The soul of Karinthandan started troubling passengers .A number of accidents happened.. As a result, the natives called a panditji(manthravadhi) and he chained the soul of Karinthandan to a huge banyan tree(aal maram).This tree is known as Changala maram in Malayalam. People now considering Karinthandan as the Guard of this churam and Wayanad district. A small temple is constructed here. Images of Chooralmala River located in Wayanad District near to Soochippara Waterfalls.

Chain tree

The tree-in-chains is the first sight that awaits the visitors who reach Lakkidi. The legend has it that the spirit of Karinthandan, the native tribal who showed the way to the English, was chained to this tree. The White man who wanted the credit of finding a way to Wayanad from the main land all for himself killed his guide when his mission was accomplished. But the spirit of Karinthandan refused to die and the locals say that the ghost began to trouble the passers by. And there was no way out but to ‘chain the spirit’ to the tree. Another version has it that the spirit in shackles was of a great sorcerer and a tribal chieftain named Lakkidi who was killed by the British explorers.

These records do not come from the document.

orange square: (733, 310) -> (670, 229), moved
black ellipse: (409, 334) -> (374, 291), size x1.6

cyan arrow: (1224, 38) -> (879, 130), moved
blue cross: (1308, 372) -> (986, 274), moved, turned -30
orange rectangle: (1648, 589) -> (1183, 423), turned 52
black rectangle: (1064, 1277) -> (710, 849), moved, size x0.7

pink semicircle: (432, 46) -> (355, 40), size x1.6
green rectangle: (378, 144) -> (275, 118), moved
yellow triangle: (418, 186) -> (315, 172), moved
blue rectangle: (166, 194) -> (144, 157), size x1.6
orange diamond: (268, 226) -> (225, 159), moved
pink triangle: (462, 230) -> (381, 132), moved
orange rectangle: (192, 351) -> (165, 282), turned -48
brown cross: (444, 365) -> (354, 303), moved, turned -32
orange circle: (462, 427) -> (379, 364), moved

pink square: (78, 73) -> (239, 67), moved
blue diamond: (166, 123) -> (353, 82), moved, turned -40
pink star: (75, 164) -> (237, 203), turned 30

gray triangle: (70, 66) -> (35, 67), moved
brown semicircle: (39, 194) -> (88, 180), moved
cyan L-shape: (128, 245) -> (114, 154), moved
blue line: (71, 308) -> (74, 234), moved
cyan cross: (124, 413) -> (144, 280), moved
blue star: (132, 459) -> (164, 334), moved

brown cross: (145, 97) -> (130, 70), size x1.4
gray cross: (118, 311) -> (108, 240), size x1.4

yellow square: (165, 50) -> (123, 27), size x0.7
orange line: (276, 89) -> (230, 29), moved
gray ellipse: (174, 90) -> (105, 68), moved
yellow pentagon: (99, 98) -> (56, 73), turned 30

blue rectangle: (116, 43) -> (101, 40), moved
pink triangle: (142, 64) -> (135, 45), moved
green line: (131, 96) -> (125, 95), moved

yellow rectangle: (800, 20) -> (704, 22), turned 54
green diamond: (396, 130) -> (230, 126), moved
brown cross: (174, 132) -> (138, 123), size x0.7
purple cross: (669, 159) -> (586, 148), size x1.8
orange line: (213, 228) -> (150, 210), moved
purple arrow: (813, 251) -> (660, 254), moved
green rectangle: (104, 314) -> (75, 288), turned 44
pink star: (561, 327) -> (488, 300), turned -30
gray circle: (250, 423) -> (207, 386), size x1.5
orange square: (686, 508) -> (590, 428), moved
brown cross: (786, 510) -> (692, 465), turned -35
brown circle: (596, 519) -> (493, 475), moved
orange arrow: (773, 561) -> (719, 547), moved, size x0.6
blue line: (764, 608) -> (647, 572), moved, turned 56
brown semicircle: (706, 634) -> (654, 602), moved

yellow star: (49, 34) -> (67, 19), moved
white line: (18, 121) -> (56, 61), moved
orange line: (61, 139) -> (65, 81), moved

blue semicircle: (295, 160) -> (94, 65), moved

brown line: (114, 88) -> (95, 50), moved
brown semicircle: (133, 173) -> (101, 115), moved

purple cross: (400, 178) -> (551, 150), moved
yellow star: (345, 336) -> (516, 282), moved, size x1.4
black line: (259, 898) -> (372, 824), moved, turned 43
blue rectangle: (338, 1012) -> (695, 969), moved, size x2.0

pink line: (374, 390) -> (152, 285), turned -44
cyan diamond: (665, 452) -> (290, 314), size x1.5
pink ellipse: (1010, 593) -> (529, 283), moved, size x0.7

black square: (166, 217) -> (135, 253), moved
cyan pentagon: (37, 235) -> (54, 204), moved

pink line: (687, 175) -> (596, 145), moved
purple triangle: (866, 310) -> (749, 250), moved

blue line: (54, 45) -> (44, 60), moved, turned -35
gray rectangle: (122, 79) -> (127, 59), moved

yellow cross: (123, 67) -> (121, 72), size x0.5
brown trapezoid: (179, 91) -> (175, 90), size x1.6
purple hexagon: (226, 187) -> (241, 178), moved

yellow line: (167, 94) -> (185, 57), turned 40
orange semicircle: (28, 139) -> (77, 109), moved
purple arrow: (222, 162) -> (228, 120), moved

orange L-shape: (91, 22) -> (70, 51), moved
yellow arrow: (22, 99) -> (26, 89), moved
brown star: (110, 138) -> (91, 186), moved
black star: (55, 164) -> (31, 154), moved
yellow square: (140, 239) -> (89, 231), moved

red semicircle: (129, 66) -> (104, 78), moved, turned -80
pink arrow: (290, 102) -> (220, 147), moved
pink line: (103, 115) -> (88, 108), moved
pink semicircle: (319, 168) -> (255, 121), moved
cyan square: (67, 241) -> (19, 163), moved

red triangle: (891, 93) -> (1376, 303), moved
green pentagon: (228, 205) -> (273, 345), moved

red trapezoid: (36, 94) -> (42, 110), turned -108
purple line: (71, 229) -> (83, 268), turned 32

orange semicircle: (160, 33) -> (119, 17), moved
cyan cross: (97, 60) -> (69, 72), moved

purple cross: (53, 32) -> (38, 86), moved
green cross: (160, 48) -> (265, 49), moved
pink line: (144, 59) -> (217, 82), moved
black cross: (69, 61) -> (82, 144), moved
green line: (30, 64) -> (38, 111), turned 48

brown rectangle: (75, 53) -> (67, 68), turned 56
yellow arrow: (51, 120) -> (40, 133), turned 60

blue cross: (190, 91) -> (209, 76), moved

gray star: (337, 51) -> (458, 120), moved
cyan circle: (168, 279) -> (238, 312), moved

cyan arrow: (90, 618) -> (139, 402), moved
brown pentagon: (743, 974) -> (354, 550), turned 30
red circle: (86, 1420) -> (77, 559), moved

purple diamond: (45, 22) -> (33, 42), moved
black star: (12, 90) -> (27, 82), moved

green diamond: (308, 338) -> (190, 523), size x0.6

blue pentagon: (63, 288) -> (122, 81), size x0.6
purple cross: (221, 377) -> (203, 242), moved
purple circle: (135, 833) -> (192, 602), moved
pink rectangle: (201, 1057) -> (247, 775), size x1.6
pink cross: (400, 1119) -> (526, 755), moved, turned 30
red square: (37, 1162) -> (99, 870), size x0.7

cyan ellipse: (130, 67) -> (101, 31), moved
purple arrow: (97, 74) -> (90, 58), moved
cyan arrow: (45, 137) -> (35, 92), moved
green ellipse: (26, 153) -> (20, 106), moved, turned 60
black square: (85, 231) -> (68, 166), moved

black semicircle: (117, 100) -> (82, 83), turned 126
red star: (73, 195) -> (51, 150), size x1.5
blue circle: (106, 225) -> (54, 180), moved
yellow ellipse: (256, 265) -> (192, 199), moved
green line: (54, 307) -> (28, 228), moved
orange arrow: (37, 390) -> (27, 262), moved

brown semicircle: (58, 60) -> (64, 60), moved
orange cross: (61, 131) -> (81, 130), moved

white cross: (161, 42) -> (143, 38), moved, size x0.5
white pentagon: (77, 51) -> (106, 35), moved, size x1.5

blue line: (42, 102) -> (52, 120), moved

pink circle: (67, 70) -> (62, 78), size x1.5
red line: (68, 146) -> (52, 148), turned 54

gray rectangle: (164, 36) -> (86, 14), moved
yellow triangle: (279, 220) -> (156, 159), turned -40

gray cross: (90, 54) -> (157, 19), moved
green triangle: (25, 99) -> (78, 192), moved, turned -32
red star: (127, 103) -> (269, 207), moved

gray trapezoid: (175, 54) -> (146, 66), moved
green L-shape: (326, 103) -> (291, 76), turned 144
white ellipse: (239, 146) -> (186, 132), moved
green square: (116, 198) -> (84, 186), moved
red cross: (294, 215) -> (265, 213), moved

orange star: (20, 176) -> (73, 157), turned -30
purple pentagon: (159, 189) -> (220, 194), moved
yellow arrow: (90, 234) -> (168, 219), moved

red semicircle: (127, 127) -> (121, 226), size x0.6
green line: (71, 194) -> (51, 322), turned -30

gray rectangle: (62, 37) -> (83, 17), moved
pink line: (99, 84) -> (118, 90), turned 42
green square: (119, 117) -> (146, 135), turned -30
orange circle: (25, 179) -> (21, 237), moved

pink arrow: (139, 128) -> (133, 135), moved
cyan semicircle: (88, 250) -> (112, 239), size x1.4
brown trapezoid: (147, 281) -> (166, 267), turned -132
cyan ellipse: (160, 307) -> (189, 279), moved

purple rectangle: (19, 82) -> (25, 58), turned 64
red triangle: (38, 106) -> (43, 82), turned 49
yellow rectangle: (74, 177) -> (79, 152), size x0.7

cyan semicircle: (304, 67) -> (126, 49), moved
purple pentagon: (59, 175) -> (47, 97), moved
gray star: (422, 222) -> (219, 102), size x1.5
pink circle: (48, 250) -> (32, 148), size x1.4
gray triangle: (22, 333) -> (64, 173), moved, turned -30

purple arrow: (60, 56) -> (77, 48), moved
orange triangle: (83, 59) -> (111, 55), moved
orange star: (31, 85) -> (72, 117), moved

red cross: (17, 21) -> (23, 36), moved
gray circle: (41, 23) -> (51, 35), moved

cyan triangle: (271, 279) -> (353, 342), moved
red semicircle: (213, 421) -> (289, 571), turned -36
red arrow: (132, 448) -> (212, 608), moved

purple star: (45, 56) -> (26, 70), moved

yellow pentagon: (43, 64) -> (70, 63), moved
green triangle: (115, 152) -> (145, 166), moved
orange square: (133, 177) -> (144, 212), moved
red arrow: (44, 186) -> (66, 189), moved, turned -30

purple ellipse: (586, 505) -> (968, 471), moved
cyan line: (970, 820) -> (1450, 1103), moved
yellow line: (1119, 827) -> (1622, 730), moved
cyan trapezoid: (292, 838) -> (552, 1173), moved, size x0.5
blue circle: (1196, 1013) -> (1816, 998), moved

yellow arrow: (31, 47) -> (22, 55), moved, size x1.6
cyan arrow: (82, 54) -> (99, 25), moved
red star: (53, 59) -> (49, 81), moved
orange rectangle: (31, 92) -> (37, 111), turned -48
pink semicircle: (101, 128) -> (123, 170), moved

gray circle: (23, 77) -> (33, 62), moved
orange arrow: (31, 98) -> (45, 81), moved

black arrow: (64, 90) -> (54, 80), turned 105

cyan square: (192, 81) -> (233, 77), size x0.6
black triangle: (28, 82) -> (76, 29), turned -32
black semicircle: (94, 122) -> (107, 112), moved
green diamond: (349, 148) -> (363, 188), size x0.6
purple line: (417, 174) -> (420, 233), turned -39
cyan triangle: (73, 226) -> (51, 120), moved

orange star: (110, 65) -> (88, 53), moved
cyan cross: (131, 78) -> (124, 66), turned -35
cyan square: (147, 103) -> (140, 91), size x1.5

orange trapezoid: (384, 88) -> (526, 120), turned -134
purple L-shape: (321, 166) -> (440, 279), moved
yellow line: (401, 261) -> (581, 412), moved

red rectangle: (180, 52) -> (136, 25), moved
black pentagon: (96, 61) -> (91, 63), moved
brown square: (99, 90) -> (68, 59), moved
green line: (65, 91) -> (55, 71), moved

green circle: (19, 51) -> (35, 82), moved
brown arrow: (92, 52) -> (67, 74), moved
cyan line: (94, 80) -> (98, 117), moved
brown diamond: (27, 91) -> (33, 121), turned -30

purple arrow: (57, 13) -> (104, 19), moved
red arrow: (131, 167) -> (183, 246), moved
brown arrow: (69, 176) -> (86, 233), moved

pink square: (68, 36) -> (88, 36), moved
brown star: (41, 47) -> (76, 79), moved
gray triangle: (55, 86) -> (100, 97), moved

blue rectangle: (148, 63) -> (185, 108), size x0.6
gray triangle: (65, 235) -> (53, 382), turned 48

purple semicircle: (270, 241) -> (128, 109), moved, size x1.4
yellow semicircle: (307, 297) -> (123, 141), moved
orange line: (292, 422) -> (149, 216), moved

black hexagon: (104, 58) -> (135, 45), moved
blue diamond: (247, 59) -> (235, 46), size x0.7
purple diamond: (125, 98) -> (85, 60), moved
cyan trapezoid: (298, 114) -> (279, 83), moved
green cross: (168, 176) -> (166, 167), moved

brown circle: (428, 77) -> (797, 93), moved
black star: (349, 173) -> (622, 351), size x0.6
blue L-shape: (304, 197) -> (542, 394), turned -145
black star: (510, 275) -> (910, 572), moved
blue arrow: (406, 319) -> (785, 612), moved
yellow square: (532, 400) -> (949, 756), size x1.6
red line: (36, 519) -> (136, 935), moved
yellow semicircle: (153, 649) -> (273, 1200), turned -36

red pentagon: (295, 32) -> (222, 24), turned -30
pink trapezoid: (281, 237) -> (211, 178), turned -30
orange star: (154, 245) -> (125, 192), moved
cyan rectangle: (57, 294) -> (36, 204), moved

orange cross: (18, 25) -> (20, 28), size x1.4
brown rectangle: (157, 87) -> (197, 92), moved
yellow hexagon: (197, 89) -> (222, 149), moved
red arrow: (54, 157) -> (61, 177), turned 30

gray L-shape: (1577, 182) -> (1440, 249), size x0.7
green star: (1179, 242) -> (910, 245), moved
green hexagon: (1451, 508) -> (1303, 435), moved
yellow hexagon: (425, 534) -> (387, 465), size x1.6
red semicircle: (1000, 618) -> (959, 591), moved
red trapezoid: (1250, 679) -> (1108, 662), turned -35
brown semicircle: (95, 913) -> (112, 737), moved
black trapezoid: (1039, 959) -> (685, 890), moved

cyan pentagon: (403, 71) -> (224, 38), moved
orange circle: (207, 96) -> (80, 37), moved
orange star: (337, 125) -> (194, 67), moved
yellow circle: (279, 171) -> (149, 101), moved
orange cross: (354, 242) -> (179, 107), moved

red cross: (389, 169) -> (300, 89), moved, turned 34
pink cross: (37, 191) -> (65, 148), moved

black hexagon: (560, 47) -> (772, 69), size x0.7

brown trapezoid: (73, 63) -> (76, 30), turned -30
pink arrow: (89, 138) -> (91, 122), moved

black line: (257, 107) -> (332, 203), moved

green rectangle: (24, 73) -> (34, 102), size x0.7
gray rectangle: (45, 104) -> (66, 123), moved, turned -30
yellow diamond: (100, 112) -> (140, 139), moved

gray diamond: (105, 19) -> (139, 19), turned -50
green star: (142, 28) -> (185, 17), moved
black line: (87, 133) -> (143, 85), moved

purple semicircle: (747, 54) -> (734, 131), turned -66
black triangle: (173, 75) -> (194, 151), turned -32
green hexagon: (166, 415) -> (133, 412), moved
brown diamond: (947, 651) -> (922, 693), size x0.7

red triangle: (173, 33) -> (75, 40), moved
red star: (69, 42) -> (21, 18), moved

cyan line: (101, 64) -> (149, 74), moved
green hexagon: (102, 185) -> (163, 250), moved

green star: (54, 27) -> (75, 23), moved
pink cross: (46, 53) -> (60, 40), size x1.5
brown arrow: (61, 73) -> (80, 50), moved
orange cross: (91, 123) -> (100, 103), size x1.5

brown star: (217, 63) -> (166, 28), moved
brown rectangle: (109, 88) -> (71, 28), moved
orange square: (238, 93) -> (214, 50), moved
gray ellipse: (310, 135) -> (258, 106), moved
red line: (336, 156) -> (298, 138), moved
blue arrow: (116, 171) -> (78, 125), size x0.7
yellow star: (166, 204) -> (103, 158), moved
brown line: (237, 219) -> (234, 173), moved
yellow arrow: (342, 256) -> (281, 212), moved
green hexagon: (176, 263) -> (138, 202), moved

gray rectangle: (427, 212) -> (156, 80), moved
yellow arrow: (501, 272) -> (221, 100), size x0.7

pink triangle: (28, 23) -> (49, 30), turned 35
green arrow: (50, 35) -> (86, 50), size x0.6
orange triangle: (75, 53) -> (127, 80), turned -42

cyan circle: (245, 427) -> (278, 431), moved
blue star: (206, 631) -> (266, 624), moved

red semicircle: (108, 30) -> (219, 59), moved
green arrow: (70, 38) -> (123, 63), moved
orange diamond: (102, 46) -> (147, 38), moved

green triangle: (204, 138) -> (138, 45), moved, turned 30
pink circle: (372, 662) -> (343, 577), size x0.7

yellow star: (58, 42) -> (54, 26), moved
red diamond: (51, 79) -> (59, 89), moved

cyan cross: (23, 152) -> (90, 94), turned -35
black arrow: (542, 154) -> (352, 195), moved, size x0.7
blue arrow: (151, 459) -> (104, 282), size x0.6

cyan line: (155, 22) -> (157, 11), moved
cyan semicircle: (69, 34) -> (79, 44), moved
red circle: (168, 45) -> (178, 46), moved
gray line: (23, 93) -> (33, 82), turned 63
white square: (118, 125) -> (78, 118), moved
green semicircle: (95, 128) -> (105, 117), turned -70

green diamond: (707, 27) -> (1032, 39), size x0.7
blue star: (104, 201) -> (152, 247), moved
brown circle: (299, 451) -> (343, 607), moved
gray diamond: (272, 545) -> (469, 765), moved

The stories assume strange dimensions even as the unassuming veteran stand tall and green by the highway before the inquisitive travellers who take a break to unlearn a bit of colonial backlog. The iron chain has sunken deep into the trunk and the myth that surrounds it has rooted deeper in the minds of the natives. The tree has become a place of worship of sorts. A man cleaning the small temple close to the tree said the truck drivers use to stop by and pray for a safe journey up and down the hilly terrain. We resumed our journey, paying respects to one of the first known martyrs of colonization.